İstanbul'da bir şirkette çalışan ve dördüz bebek bekleyen kadın, hamileliğini iş yerine bildirdi ve rapor aldı.
Davalı şirket ise işçinin, rapor süresi bitmesine karşın işe başlamadığını, bu döneme ilişkin raporun iş akdinin feshinden sonra gönderilen ihtarname ile kendilerine ulaştığını savundu.
Bu arada, davalı şirketin söz konusu raporu hazırlayan doktorlar hakkında evrakta sahtecilik iddiasıyla yaptığı suç duyurusu takipsizlikle sonuçlandı.
İstanbul Anadolu 13. İş Mahkemesi, takipsizlik kararının içeriğini de göz önünde bulundurarak davacı kadına verilen raporların doğru olduğuna hükmetti.

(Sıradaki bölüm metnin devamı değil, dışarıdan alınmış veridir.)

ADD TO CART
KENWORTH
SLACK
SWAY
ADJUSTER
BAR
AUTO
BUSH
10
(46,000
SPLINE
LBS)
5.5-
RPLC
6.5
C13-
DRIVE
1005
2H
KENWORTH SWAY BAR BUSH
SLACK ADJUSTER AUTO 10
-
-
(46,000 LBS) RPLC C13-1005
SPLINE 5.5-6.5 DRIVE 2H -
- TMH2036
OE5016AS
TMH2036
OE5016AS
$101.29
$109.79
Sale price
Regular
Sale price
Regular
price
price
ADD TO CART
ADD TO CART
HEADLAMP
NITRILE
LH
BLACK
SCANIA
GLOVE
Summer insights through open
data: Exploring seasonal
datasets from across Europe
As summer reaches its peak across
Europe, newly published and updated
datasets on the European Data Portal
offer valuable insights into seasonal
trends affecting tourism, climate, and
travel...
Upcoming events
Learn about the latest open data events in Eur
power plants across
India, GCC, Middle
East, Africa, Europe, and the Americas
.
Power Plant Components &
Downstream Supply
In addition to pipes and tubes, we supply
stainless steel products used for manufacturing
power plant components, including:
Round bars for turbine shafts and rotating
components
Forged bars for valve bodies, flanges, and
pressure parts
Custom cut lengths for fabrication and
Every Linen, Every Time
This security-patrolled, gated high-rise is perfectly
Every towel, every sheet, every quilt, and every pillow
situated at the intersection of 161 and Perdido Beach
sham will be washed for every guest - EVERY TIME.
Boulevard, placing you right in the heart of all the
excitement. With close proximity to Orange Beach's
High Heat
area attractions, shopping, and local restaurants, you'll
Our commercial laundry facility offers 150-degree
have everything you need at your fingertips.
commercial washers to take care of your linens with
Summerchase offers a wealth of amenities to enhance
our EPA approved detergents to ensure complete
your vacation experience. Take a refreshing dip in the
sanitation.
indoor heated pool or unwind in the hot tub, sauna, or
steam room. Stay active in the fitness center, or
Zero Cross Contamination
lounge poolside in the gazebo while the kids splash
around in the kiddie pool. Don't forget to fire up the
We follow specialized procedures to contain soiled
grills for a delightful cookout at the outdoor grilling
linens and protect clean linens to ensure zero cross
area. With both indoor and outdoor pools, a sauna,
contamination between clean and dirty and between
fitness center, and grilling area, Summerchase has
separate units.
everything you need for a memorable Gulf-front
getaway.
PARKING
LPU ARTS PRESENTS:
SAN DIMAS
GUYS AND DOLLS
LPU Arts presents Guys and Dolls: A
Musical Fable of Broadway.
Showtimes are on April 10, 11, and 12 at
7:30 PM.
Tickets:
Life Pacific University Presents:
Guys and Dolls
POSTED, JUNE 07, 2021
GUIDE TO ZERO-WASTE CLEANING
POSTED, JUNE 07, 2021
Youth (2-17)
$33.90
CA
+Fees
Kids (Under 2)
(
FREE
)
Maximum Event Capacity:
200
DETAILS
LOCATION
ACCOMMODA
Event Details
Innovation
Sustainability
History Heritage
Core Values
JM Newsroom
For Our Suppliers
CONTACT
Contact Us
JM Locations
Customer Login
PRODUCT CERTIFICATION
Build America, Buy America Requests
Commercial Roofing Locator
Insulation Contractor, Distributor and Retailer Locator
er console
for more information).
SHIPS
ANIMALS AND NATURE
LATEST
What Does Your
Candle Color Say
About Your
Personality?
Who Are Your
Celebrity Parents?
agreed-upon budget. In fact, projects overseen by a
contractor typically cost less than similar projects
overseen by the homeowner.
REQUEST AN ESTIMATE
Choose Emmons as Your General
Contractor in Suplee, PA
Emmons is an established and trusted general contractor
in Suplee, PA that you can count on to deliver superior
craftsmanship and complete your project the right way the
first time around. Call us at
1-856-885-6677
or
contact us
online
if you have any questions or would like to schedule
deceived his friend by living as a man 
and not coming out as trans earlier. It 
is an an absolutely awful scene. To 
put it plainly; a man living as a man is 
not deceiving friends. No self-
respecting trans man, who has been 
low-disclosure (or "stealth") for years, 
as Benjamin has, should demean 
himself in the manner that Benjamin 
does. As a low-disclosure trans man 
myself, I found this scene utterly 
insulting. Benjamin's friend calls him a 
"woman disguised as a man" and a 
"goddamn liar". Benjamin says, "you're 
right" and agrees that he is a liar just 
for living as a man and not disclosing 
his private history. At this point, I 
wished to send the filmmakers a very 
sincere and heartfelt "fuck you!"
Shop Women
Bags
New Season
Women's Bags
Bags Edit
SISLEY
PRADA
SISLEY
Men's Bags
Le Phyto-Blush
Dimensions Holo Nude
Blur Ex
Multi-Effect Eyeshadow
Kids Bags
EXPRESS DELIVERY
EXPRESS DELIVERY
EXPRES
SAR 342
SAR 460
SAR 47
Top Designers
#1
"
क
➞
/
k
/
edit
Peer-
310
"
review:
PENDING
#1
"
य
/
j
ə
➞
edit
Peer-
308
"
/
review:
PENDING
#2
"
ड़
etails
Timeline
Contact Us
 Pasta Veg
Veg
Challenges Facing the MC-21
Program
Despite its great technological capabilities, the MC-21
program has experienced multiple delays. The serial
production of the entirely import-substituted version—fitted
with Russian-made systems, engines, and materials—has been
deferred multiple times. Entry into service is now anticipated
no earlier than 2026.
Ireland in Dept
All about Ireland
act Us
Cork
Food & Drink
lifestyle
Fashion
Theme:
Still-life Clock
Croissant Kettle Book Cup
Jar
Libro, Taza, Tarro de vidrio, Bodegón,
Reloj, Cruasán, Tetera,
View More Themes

Kararın temyiz edilmesi üzerine dosyayı görüşen Yargıtay 9. Hukuk Dairesi de yerel mahkemenin kararını yerinde bularak onadı.
Eşit işlem borcuna aykırılık tazminatının da irdelendiği kararda, 4857 sayılı İş Kanunu'nun 5. maddesinin ilk fıkrasında dil, ırk, cinsiyet, siyasal düşünce, felsefi inanç, din ve mezhep gibi sebeplere dayalı ayrım yasağı getirildiği, bu hususların tamamının mutlak ayrım yasağı kapsamında ele alınması gerektiği ifade edildi.
Kanunun "feshin geçerli sebebe dayandırılması"nı düzenleyen 18. maddesinde de ırk, renk, cinsiyet, medeni hal, aile yükümlülükleri, hamilelik, doğum, din, siyasi görüş ve benzeri unsurların fesih için geçersiz neden olarak kurala bağlandığı anlatılan kararda, işçinin hamileliği nedeniyle farklı işlemlere tabi tutulmasının ayrımcılık kabul edildiğinin altı çizildi.
Dinlenen davacı tanığının, kadın çalışanın anlattıklarını destekleyen beyanda bulunduğu belirtilen kararda, "Davacı, hamileliği nedeniyle ayrıma tabi tutulmuştur. Davalı işverenin ayrımcılık nedeniyle eşit işlem borcuna aykırılık tazminatından sorumlu tutulması ve fesih sebebi, davacının maruz kaldığı durum nedeniyle bu tazminatın üst sınırdan belirlenmesi de yerinde olmuştur" ifadelerine yer verildi.